The above summary of assumptions and risks related to forward-looking statements in this news release has been provided in order to provide shareholders and potential investors with a more complete perspective on the Company’s current and future operations and such information may not be appropriate for other purposes. There is no representation by the Company that actual results achieved will be the same in whole or in part as those referenced in the forward-looking statements and the Company does not undertake any obligation to update publicly or to revise any of the included forward-looking statements, whether as a result of new information, future events or otherwise, except as may be required by applicable securities law.
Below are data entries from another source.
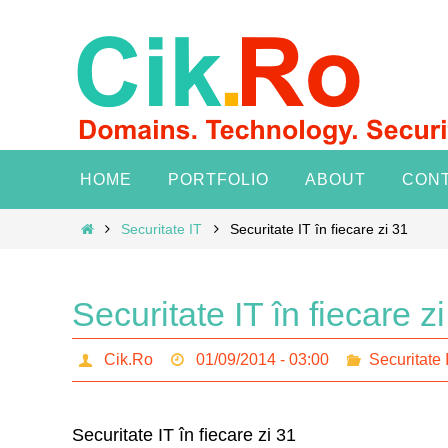
Skip
to
content
Skip
HOME
PORTFOLIO
ABOUT
CON
to
content
Home
Securitate IT
Securitate IT în fiecare zi 31
Securitate IT în fiecare z
Cik.Ro
01/09/2014 - 03:00
Securitate 
Securitate IT în fiecare zi 31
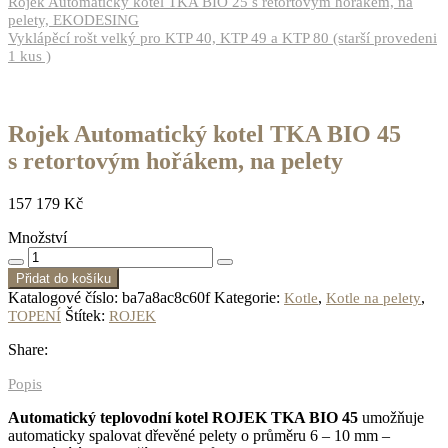
Rojek Automatický kotel TKA BIO 25 s retortovým hořákem, na
pelety, EKODESING
Vyklápěcí rošt velký pro KTP 40, KTP 49 a KTP 80 (starší provedeni
1 kus )
Rojek Automatický kotel TKA BIO 45
s retortovým hořákem, na pelety
157 179
Kč
Množství
Přidat do košíku
Katalogové číslo:
ba7a8ac8c60f
Kategorie:
,
,
Kotle
Kotle na pelety
Štítek:
TOPENÍ
ROJEK
Share:
Popis
Automatický teplovodní kotel
ROJEK TKA BIO 45
umožňuje
automaticky spalovat
dřevěné pelety
o průměru 6 – 10 mm –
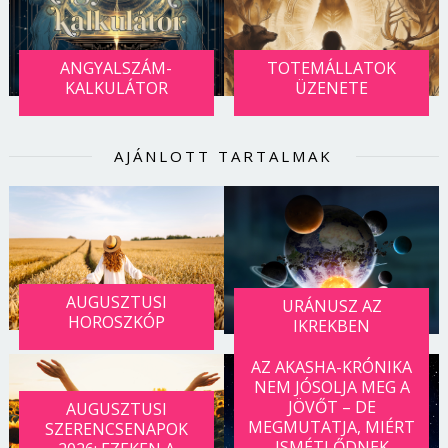
ANGYALSZÁM-
TOTEMÁLLATOK
KALKULÁTOR
ÜZENETE
AJÁNLOTT TARTALMAK
AUGUSZTUSI
URÁNUSZ AZ
HOROSZKÓP
IKREKBEN
Borsonline bejelentkezés
AZ AKASHA-KRÓNIKA
NEM JÓSOLJA MEG A
E-mail cím vagy felhasználónév
JÖVŐT – DE
AUGUSZTUSI
MEGMUTATJA, MIÉRT
SZERENCSENAPOK
ISMÉTLŐDNEK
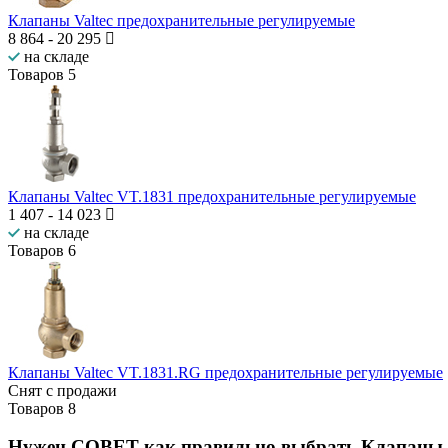
Клапаны Valtec предохранительные регулируемые
8 864
-
20 295
на складе
Товаров
5
Клапаны Valtec VT.1831 предохранительные регулируемые
1 407
-
14 023
на складе
Товаров
6
Клапаны Valtec VT.1831.RG предохранительные регулируемые
Снят с продажи
Товаров
8
Нужен СОВЕТ как правильно выбрать
Клапаны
This press release contains future-oriented financial information and financial outlook information (collectively, “FOFI”) about the financial results for April 2022, year-to-date April 2022, and the quarter ended March 31, 2022, and the year ended December 31, 2022, including net sales, gross margin, and Adjusted EBITDA, all of which are subject to the same assumptions, risk factors, limitations, and qualifications as set out under the heading “Forward-Looking Information”. The actual financial results of the Company may vary from the amounts set out herein and such variation may be material. The Company and its management believe that the financial outlook has been prepared on a reasonable basis, reflecting management’s best estimates and judgments and the FOFI contained in this press release was approved by management as of the date hereof. However, because this information is subjective and subject to numerous risks, it should not be relied on as necessarily indicative of future results. Except as required by applicable securities laws, the Company undertakes no obligation to update such FOFI. FOFI contained in this press release was made as of the date hereof and was provided for the purpose of providing further information about the Company’s anticipated future business operations on a quarterly and annual basis. Readers are cautioned that the FOFI contained in this press release should not be used for purposes other than for which it is disclosed herein.